Данная волюнтативная модель нравственного закона, когда Бог своей волей определяет, что есть добро, а что - зло, оказалась более приемлемой для верующего рассудка, чем ее сциентистские или натуралистические аналоги. Легче согласиться с некоторой “условностью” (хотя не исключающей их обязательность) установлений в сфере морали, чем с произволом в области достоверных научных истин. Например, мог ли Бог своей волей задать человеческому разуму иной мир математических истин, нежели тот, который есть? Для Августина это было немыслимо, но, чтобы не ограничивать божественную волю естественным научным законом и в то же время не полагать ее чистым произволом, он отождествил Бога с миром истин вообще.
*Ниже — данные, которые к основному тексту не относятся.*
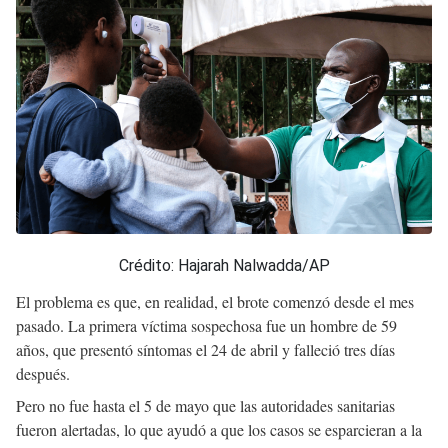
Crédito: Hajarah Nalwadda/AP
El problema es que, en realidad, el brote comenzó desde el mes
pasado. La primera víctima sospechosa fue un hombre de 59
años, que presentó síntomas el 24 de abril y falleció tres días
después.
Pero no fue hasta el 5 de mayo que las autoridades sanitarias
fueron alertadas, lo que ayudó a que los casos se esparcieran a la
Не мог Господь сделать так, чтобы дважды два не равнялось четырем, иначе Он изменил бы своей разумной “природе”; подобным же образом не мог Он дать человеку что-то, что не было бы “добром”, поскольку Он Сам есть добро. Соответственно, “зло” есть все, что не от Бога.
449
Отсюда же и важное для моральной жизни следствие - не все в этом мире от Бога, иначе Он, как ветхозаветный Яхве, станет ответственным и за злое в мире (с чем и сталкивается кальвинистская доктрина о двойном предопределении). Иной поворот мысли - образ Бога-искусителя в “Метафизических размышлениях” у Декарта, воспроизводящего некоторые схоластические схемы: в возможности, виртуально, Бог мог бы заморочить человека и с помощью математических истин (ведь Господь всесилен), но тогда в моральном смысле Он реально поступил бы как “дух лукавый”, что невозможно.
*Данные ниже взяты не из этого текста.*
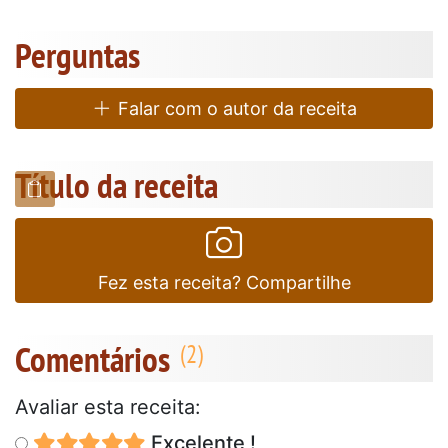
Perguntas
Falar com o autor da receita
Título da receita
Fez esta receita? Compartilhe
Comentários
Avaliar esta receita:
Excelente !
Но именно соединение в Божественной природе бытийных, этических и когнитивных реквизитов - Бог как чистое бытие, Бог как добро, Бог как истина - говорит о том, что мы имеем здесь дело с синкретизмом, неразличенностью фундаментальных определений Абсолюта. Эта же характеристика переносится и на онтологию, где добро оказывается соразмерным или тождественным бытию, а зло определяется как отсутствие, ущерб бытия (добра). Данное представление о высших реальностях, заимствованное христианской философией из античной традиции, в частности, из неоплатонизма, будучи плодотворным, например, в когнитивной сфере, где оно составляет основу и положительной теологии, и онтологического аргумента, создает своеобразные проблемные ситуации при оценке нравственной реальности человека. Коррелятом подобного синкретизма в экзистенциальной сфере оказывается свойственное ветхозаветной религиозности сведение к понятию “закон” и юридической нормы, и нравственного императива, и Божественного установления - все эти формы легитимности конституируются абсолютизмом воли высшего Субъекта, создавшего их.
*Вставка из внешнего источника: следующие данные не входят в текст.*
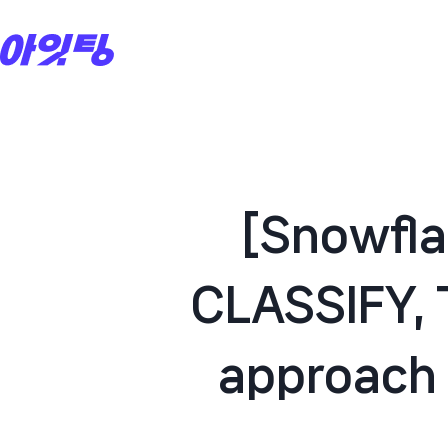
Skip
to
content
[Snowfla
CLASSIFY, 
approach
В то же время данные черты составляют характерные свойства, отличающие понимание Бога в христианской религии от традиционной античной теологии мифа. Бог откровения обретает принципиально позитивный нравственный образ, превосходя этим языческих богов. Тем самым высшее начало приводится в соответствие с идеалом нравственного совершенства - то, чего добивалась от мифа античная философская критика со времен Ксенофана и вплоть до неоплатоников. В христианстве происходит фундаментальная этизация религиозной сферы.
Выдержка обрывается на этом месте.